I’ve always found it difficult to speak up. I’m not sure how much of this is due to being a deaf woman. I don’t trust my mouth to make the correct sounds. I am scared to take up space in the hearing world, terrified of what it may mean to remind those around me of my disability, of my constant accommodation of their language and lifestyle. Sometimes, a word will slip out of my lips coated in the Deaf accent I still sneak back into at night, and I will pray it goes unnoticed. I grew up being complimented on my clear language, on how invisible my disability was. My preschool classroom was a praise paradise, so I fell in love with hiding this part of myself. I was good at it, and even at that young age I understood that in order to succeed, hearing was the best thing I could be. I used to dream of waking up to noises instead of light. 
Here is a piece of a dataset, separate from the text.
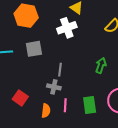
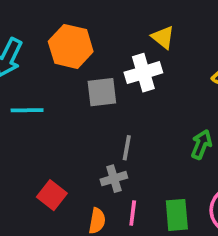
gray square: (34, 49) -> (102, 92), moved
gray cross: (54, 87) -> (114, 179), turned -32

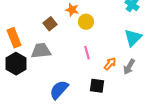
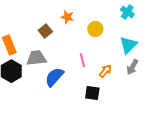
yellow circle: (86, 22) -> (95, 29), moved
gray arrow: (129, 67) -> (132, 67), moved
blue semicircle: (59, 90) -> (54, 77), moved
From a young age I knew I was supposed to speak up when I needed more. I was taught to advocate for myself, to explain my disability and to demand accommodations from reluctant ears and swatting dismissals. I was never taught how to say no to a man who was determined. I didn’t know how to run away from someone who showed me affection, even when he became an aggressor, attacked me in a way that seemed far too easy and familiar. Eighty-three percent of disabled women are sexually assaulted in their lives. I had watched a boy turn into a predator, naively believing that I didn’t make for easy prey. I fell into the hands of a boy on the hunt and found myself helpless. In all my training of how to gracefully need more, I hadn’t been taught when to walk away. Under his grip, my hands forgot how to fight as quickly as they forgot their first language, lay limp by my sides the way they were trained to. My protest, rough against my lips, lay in the air and settled along the dust on my cheek, pressed to the floor. 

***

When I was nineteen, a pulsing tattoo gun scraped along my right hip. A black-ink fine-line daffodil. I was in Minnesota, fighting to keep my body with me. I was a few months into my first year of college, in denial about the flashbacks that kept me awake and the nausea I couldn’t push down when I kissed new people. I told myself he couldn’t follow me here, told myself that was enough, and called my new ink a sign of how healed I was. Daffodils represent forgiveness and rebirth. A type of starting over that accepts the past. I was trying hard to be a daffodil. I wanted to be a flower, open and bright, standing tall on my stem. I wanted to cover up the handprints I felt along my hip with petals and leaves. The artist was rude, which felt unfair since she was dragging a needle through my skin. She started the appointment an hour late, glared at me when I presented a sketch of what I hoped the flower would look like, and silently drew her own version instead. Hers was much better than mine, and I quickly admired the purple outline along my skin before settling in for the session. She didn’t ask me what the tattoo meant, just told me to sit still. At one point she asked me, annoyed, if I was holding my breath. I was. 

Over the years I have collected more ink, sprinkled over me in whispers. Behind my ear hides a black-ink fine-line outline of the sun. My earliest memories are silent and bright. Fuzzy rays of warmth, dust floating and illuminated in front of a glowing window. The few mornings that I am left to wake without an alarm, I open my eyes to a shift in the light. The first moments of the day are my tired blinks and the beckoning brightness.